# Gravy



## In the Kitchen (Nov 19, 2006)

Is there a place for making the gravy for the turkey?  I normally just make w/juice does anyone make w/cornstarch or anything else, if so what is ratio?  I would like to have it perfect this year, no complaints.  Hopefully.  

Thank you


----------



## Alix (Nov 19, 2006)

I usually just do flour and water and use the drippings from the turkey. I tend to drain off some of the fat if there is a lot though. 

So, after I take the turkey out of the roaster, I drain some of the fat off, then I pour in some water or broth or wine and put the roaster on an element and deglaze all the good stuff in the bottom of the roaster. I get that bubbling nicely and I dump in my shaken up flour and water mixture. I do about 2/3 cup flour and a couple cups of water in a jar and shake it til its blended. Then you just stir and add more liquid as needed and you're set.


----------



## In the Kitchen (Nov 19, 2006)

*Alix*

Thank you for your time!  I bet it is always good too, isn't it?  I always want to make Thanksgiving better than the last one.  Must be I am trying to prove something to my family that I am not just going through the motions.  Just like my dogs, want to make me happy!  

Alix, I sincerely hope you and your family have happy Thanksgiving.  This Thanksgiving I am grateful to have friend like you who always considers my interest and helps whenever she can.  You never seem to think I am crazy or that I don't count.  Wish there were more people like you.  Hope your cat okay.  Don't know how long my dogs will last.  We lost one this year, now have only two left.  You can be sure they will have good Thanksgiving too.


----------



## kitchenelf (Nov 19, 2006)

Sherry is REALLY good to use only AFTER the kids are grown.  Not because of the alcohol but because of the taste - it's not TRADITIONAL enough for their little tastebuds (and attitudes)!  I thought Max was going to have to go to therapy the year I did that!!!!!!!!!


----------



## BigDog (Nov 19, 2006)

If there is enough drippings, then that's all I'll use. If not, I'll add broth/stock or bullion and water if necessary. Add equal portions of (unsalted) butter and flour, maybe some s&p, and that's it. Very simple, and easy to build upon if desired. 

As I said in another thread, I'll go so far as to cheat and use nothing but broth/stock or even bullion and water for gravy, if drippings aren't available. If bullion is used, I never add salt because the bullion is so salty. Some broths can be that way too. Otherwise, I follow the same steps as using drippings!


----------



## Gossie (Nov 19, 2006)

kitchenelf said:
			
		

> Sherry is REALLY good to use only AFTER the kids are grown.  Not because of the alcohol but because of the taste - it's not TRADITIONAL enough for their little tastebuds (and attitudes)!  I thought Max was going to have to go to therapy the year I did that!!!!!!!!!

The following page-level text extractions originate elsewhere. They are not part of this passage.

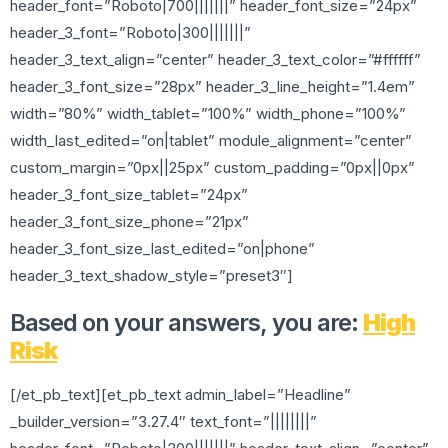
header_font=”Roboto|700|||||||” header_font_size=”24px”
header_3_font=”Roboto|300|||||||”
header_3_text_align=”center” header_3_text_color=”#ffffff”
header_3_font_size=”28px” header_3_line_height=”1.4em”
width=”80%” width_tablet=”100%” width_phone=”100%”
width_last_edited=”on|tablet” module_alignment=”center”
custom_margin=”0px||25px” custom_padding=”0px||0px”
header_3_font_size_tablet=”24px”
header_3_font_size_phone=”21px”
header_3_font_size_last_edited=”on|phone”
header_3_text_shadow_style=”preset3″]
Based on your answers, you are:
High
Risk
[/et_pb_text][et_pb_text admin_label=”Headline”
_builder_version=”3.27.4″ text_font=”||||||||”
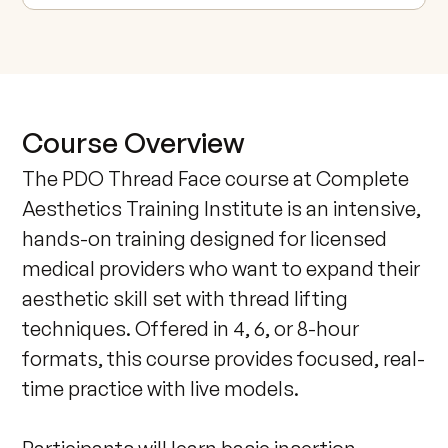
Course Overview
The PDO Thread Face course at Complete 
Aesthetics Training Institute is an intensive, 
hands-on training designed for licensed 
medical providers who want to expand their 
aesthetic skill set with thread lifting 
techniques. Offered in 4, 6, or 8-hour 
formats, this course provides focused, real-
time practice with live models. 
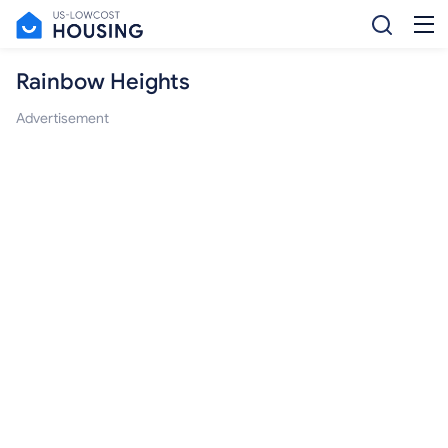
Rainbow Heights
Advertisement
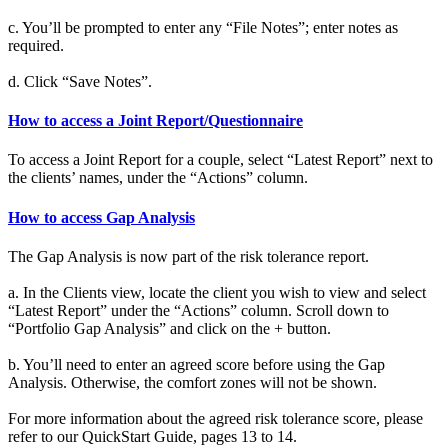
c. You’ll be prompted to enter any “File Notes”; enter notes as
required.
d. Click “Save Notes”.
How to access a Joint Report/Questionnaire
To access a Joint Report for a couple, select “Latest Report” next to
the clients’ names, under the “Actions” column.
How to access Gap Analysis
The Gap Analysis is now part of the risk tolerance report.
a. In the Clients view, locate the client you wish to view and select
“Latest Report” under the “Actions” column. Scroll down to
“Portfolio Gap Analysis” and click on the + button.
b. You’ll need to enter an agreed score before using the Gap
Analysis. Otherwise, the comfort zones will not be shown.
For more information about the agreed risk tolerance score, please
refer to our QuickStart Guide, pages 13 to 14.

Is the sherry for the gravy?  or the human?   ROFL


----------



## kitchenelf (Nov 19, 2006)

Gossie said:
			
		

> Is the sherry for the gravy?  or the human?   ROFL



LOL - both!  Someone jokingly asked me for a wine glass for the gravy - it was really good!  lol  This year I'm going to add sherry to my brine.


----------



## Gossie (Nov 20, 2006)

I really don't know what sherry tastes like.  Is it more of a sweet taste or more like a red wine?  And Frankie Valli sings it, right?  LoL


----------



## thumpershere2 (Nov 20, 2006)

Take turkey out of pan
Pour drippings into sauce pan
Add water or broth if needed
Put 3 Tlb.flour in small glass or plastic jar with lid
Add about 1 cup COLD water
Shake well
Bring drippings to a slow boil
remove from heat 
Add flour mixture slowly and stiring ALL the time
Put back on heat
Stir until thickens
if to thick add more broth or water
If to thin, add more of flour/water mixture
Add S/P to taste.
Just remember to use cold water and shake well.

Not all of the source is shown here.